Comment 2 for bug 1797990

Revision history for this message
Guilherme G. Piccoli (gpiccoli) wrote :

One problem faced during this approach was that the early-quirks code in x86 performs a recursive search in the PCI bus descending from the "first" bus 0000:00, and walking through all secondary busses by jumping between bridges. For historical perspective about this code's evolution, see [0].

This is not enough in multi-processor systems, which may have multiple PCIe root complexes, exposing many root ports and so describing multiple hierarchy domains. The PCIe spec even doesn't guarantee those hierarchies are capable of communicating; from PCIe spec 3.0, section 1.3.1: "[...] The capability to route peer-to-peer transactions between hierarchy domains through a Root
Complex is optional and implementation dependent. For example, an implementation may
incorporate a real or virtual Switch internally within the Root Complex to enable full peer-to-
peer support in a software transparent way."

Usually we don't see PCI devices unable to communicate to each other if they are under different host bridges (aka root complexes in PCIe terminology). But from a software perspective, what Linux sees are multiple PCI devices organized in a tree way. The naive recursion from check_dev_quirk() in arch/x86 can't reach all root complexes starting always from bus 0000:00.

To exemplify how this tree would look like with a single or with multi root bridges, we'll attach outputs of "lspci -t" for 2 system next.
That said, we needed to change the bus scanning process to be comprehensive and walk through all buses. Good references for multi-root-complex PCIe BIOS probe (like its numbering rationale), [1] and [2].

[0] The early PCI scan dates back to BitKeeper, added by Andi Kleen's "[PATCH] APIC fixes for x86-64", on October/2003. It initially restricted the search to the first 32 busses and slots.
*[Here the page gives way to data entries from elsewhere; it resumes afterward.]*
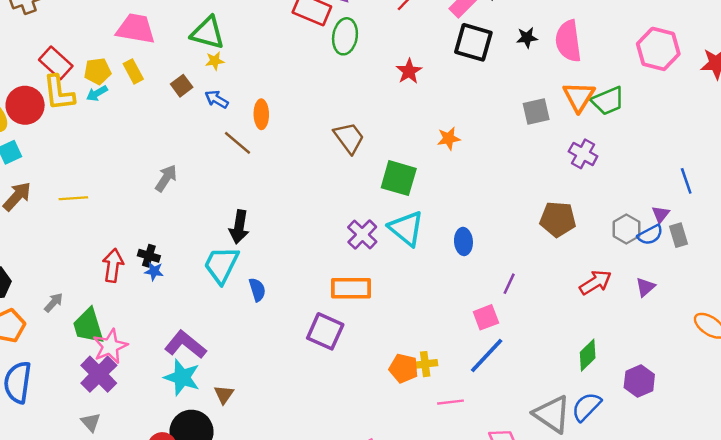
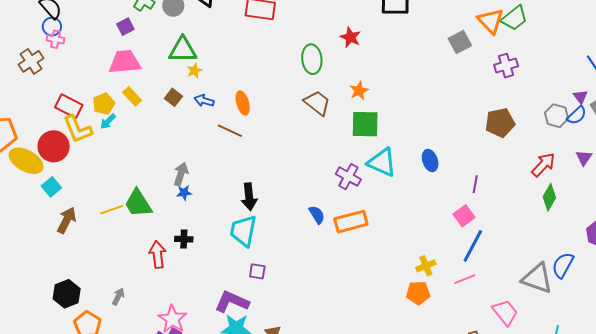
green ellipse: (345, 36) -> (312, 59), moved
orange star: (449, 138) -> (359, 91), moved
purple cross: (583, 154) -> (506, 66), turned -30
blue star: (154, 271) -> (184, 193), moved
blue semicircle: (257, 290) -> (317, 215), moved
green trapezoid: (88, 326) -> (138, 203), moved
purple square: (325, 331) -> (257, 271), moved, size x0.6
green diamond: (588, 355) -> (549, 197), moved
orange pentagon: (404, 368) -> (418, 293), moved
pink line: (450, 402) -> (465, 279), moved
Due to a potential bug found in Nvidia chipsets, the scan was changed to run only in the first root bus: see commit 8659c406ade3 ("x86: only scan the root bus in early PCI quirks").
Finally, secondary busses reachable from the first bus were re-added back by: commit 850c321027c2 ("x86/quirks: Reintroduce scanning of secondary buses").

[1] https://codywu2010.wordpress.com/2015/11/29/how-modern-multi-processor-multi-root-complex-system-assigns-pci-bus-number/

[2] PCI Firmware Specification and the ACPI spec.